ACTIVITY:
Your copy should match the records below word for word and contain no pictures.

****************************************

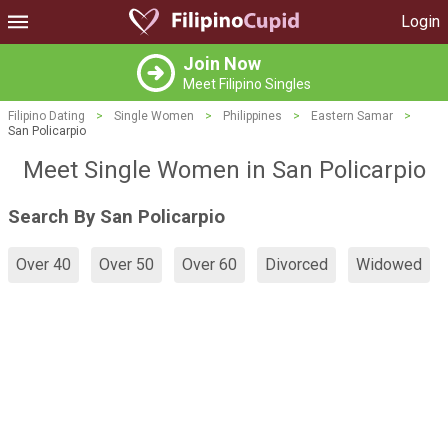
Login
Join Now
Meet Filipino Singles
Filipino Dating
>
Single Women
>
Philippines
>
Eastern Samar
>
San Policarpio
Meet Single Women in San Policarpio
Search By San Policarpio
Over 40
Over 50
Over 60
Divorced
Widowed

****************************************

EXERCISE RESULT:
Login
Join Now
Meet Filipino Singles
Filipino Dating
>
Single Women
>
Philippines
>
Eastern Samar
>
San Policarpio
Meet Single Women in San Policarpio
Search By San Policarpio
Over 40
Over 50
Over 60
Divorced
Widowed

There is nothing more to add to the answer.